What the exercise asks
In the data that follows, count each line with the string "Session"; the reply is the number only.

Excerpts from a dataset
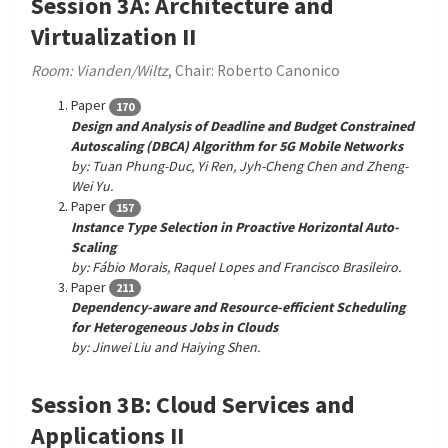
Session 3A: Architecture and
Virtualization II
Room: Vianden/Wiltz
, Chair: Roberto Canonico
Paper
170
Design and Analysis of Deadline and Budget Constrained
Autoscaling (DBCA) Algorithm for 5G Mobile Networks
by: Tuan Phung-Duc, Yi Ren, Jyh-Cheng Chen and Zheng-
Wei Yu.
Paper
157
Instance Type Selection in Proactive Horizontal Auto-
Scaling
by: Fábio Morais, Raquel Lopes and Francisco Brasileiro.
Paper
211
Dependency-aware and Resource-efficient Scheduling
for Heterogeneous Jobs in Clouds
by: Jinwei Liu and Haiying Shen.
Session 3B: Cloud Services and
Applications II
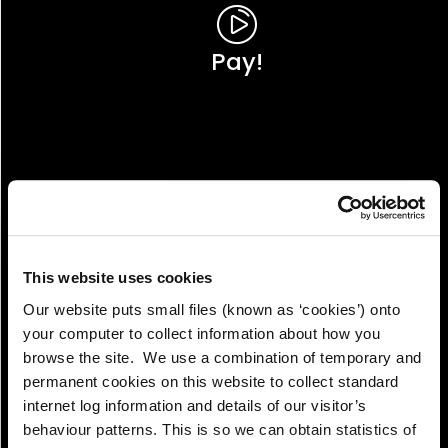
Pay!
This website uses cookies
Our website puts small files (known as ‘cookies’) onto
your computer to collect information about how you
browse the site. We use a combination of temporary and
permanent cookies on this website to collect standard
internet log information and details of our visitor’s
View!
behaviour patterns. This is so we can obtain statistics of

Problem solution
2